歿烎醒過來後就看到守在床邊的張烙,譏笑了一聲,北堂傲越走了。

他掀開被子就準備走了,張烙伸出手阻攔,面對他不讚同的目光,張烙說:“陛下有吩咐。”

“滾開!”他戾氣道。

“國師大人,請不要讓奴才不好做。”

歿烎沒有再多說話,只是低下頭,強迫低著頭的張烙看著他的灰白瞳,看到漸漸迷離的眼睛,“讓開。”

張烙沒有意識的回答,“諾。”

歿烎凝著臉繞過張烙離開,直奔逵釉殿的方向走去。

看守的侍衛看到銀白的頭發就知道這是國師,恭敬的集體行禮,並齊聲道:“叩見國師大人!”

“起。”走到北堂昊的門前,“開門。”

“諾!”站在邊上的侍衛馬上推開門,“國師請進。”

北堂昊意味深長的看著門口。

你還是來了,未泱。

☆、161

北堂昊自得的一笑,“皇兄就知道,你很快就會來見我,一定。”

“我不知道你哪裏來的自信,不過這次你沒有猜錯,我的確是來了。”歿烎凝視著北堂昊,良久才繼續開口說:“我們做個交易如何?”

“哦?”北堂昊表現得好像很有興趣的一樣,眼角微微上揚,“繼續,皇兄看看你能說什麽,如果能讓我滿意的話,就更好了。”帶笑的眼睛裏全是認真。

“告訴我,我的弟弟是誰,在哪裏,那麽我就會放你離開這裏,日後不會再有人能動搖你的太子之位。”歿烎沒有情緒波動的說。

北堂昊捂嘴輕笑,一雙眼牢牢盯住眼前的人,“或許你不知道,父皇臨走前來過逵釉殿,父皇還親口答應我,我的太子之位不會有任何改變,所以你需要再換個交換物。”

北堂昊一步一步逼近歿烎,要摸上歿烎臉頰的手停留在半空中,“你知道我需要什麽,不是嗎?皇兄一直在等你,一直。只要你回到皇兄的身邊,皇兄什麽都會答應你。”
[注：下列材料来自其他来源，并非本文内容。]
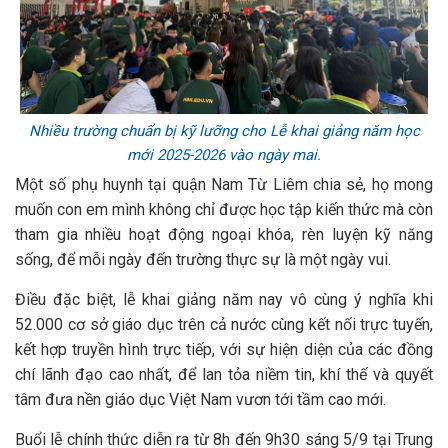
Nhiều trường chuẩn bị kỹ lưỡng cho Lễ khai giảng năm học
mới 2025-2026 vào ngày mai.
Một số phụ huynh tại quận Nam Từ Liêm chia sẻ, họ mong
muốn con em mình không chỉ được học tập kiến thức mà còn
tham gia nhiều hoạt động ngoại khóa, rèn luyện kỹ năng
sống, để mỗi ngày đến trường thực sự là một ngày vui.
Điều đặc biệt, lễ khai giảng năm nay vô cùng ý nghĩa khi
52.000 cơ sở giáo dục trên cả nước cùng kết nối trực tuyến,
kết hợp truyền hình trực tiếp, với sự hiện diện của các đồng
chí lãnh đạo cao nhất, để lan tỏa niềm tin, khí thế và quyết
tâm đưa nền giáo dục Việt Nam vươn tới tầm cao mới.
Buổi lễ chính thức diễn ra từ 8h đến 9h30 sáng 5/9 tại Trung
歿烎看著北堂昊一副深情款款的樣子,不屑的一笑,再看到那即將觸碰到他臉頰的手,眸色有一瞬間的冷意,下一刻就被很好的隱藏起來。

“對於我而言,回到你的身邊生、不、如、死!”

北堂昊看了一眼歿烎,“是嗎?”背過身子,又道:“那看來我們並沒有什麽好說的了,你走吧,什麽時候等你改變主意了,再來找我。”

歿烎看著北堂昊得寸進尺,一副囂張的模樣,心底隱隱的怒氣藏在最深處,他知道現在還不是和北堂昊翻臉的時候。

他的弟弟到底在哪裏?最近的他越發的急躁,腦海裏好似有人一聲聲的呼喚他,直覺告訴他,那或許就是他的雙生弟弟,他已經變成這樣,他的弟弟絕不可以。

火麒麟再次吸食伏召腕上的鮮血,每吸食一口,伏召身上的血色就會變得慘白,好似下一刻就會消失一般,然後再恢覆,重覆了幾次之後,伏召已經沒有力氣再動了,反倒是火麒麟身上的火焰越滾越大,已經有燒到他的架勢,不過伏召一點都不害怕,毫不畏懼的看著火麒麟再一次低下的頭。

等到火麒麟發出滿足的吼叫後,伏召才放下戒心睡去,腕上的血液被火麒麟一滴不剩的舔去。之後火麒麟便一直端視伏召的小臉。

其實這孩子並不壞,不,應該說這雙生子都不壞,只是因為他們一個個人的谷欠望都太過強烈,執念過深,才導致了如今的局面,只盼到時天下一統後,這兩個孩子還能活下去了。

雖然他比任何人都明白,這幾率是有多低。

江山和愛從來都只能二選一,就如同當年炎烈的第一代帝皇和第一任國師一般,誰都逃不過那宿命。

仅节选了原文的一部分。